Provided data:
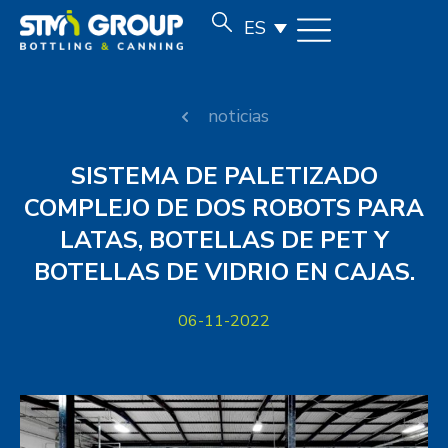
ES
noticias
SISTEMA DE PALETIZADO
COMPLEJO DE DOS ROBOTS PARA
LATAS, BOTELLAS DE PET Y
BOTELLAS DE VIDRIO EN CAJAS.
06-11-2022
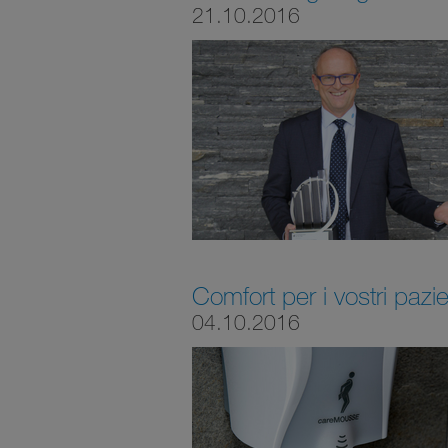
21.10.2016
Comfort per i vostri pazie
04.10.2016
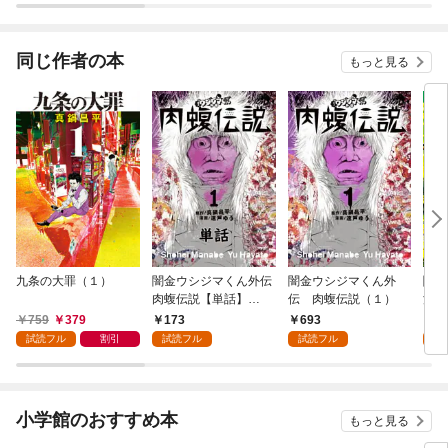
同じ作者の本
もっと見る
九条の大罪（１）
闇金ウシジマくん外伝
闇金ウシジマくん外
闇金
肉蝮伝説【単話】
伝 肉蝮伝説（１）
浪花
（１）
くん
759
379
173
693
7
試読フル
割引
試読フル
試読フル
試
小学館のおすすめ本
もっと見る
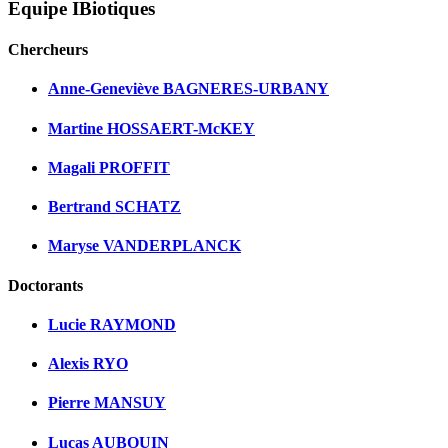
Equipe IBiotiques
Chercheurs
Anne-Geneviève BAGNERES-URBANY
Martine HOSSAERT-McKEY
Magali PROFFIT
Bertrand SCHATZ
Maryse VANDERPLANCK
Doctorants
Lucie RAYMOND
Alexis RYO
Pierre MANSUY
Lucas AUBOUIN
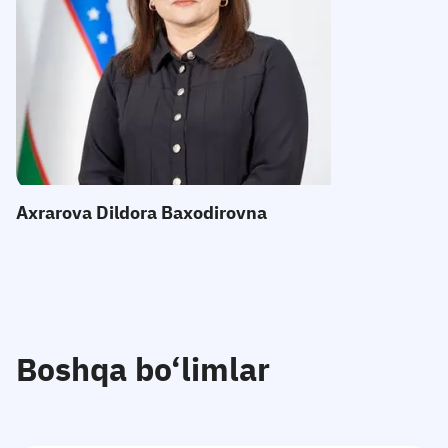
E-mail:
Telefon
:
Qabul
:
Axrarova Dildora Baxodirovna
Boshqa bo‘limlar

Task to carry out: Leave the images aside and transcribe all entries exactly.

Task response:
ES
noticias
SISTEMA DE PALETIZADO
COMPLEJO DE DOS ROBOTS PARA
LATAS, BOTELLAS DE PET Y
BOTELLAS DE VIDRIO EN CAJAS.
06-11-2022
21.10.2016
Comfort per i vostri pazie
04.10.2016
同じ作者の本
もっと見る
九条の大罪（１）
闇金ウシジマくん外伝
闇金ウシジマくん外
闇金
肉蝮伝説【単話】
伝 肉蝮伝説（１）
浪花
（１）
くん
759
379
173
693
7
試読フル
割引
試読フル
試読フル
試
小学館のおすすめ本
もっと見る
Equipe IBiotiques
Chercheurs
Anne-Geneviève BAGNERES-URBANY
Martine HOSSAERT-McKEY
Magali PROFFIT
Bertrand SCHATZ
Maryse VANDERPLANCK
Doctorants
Lucie RAYMOND
Alexis RYO
Pierre MANSUY
Lucas AUBOUIN
E-mail:
Telefon
:
Qabul
:
Axrarova Dildora Baxodirovna
Boshqa bo‘limlar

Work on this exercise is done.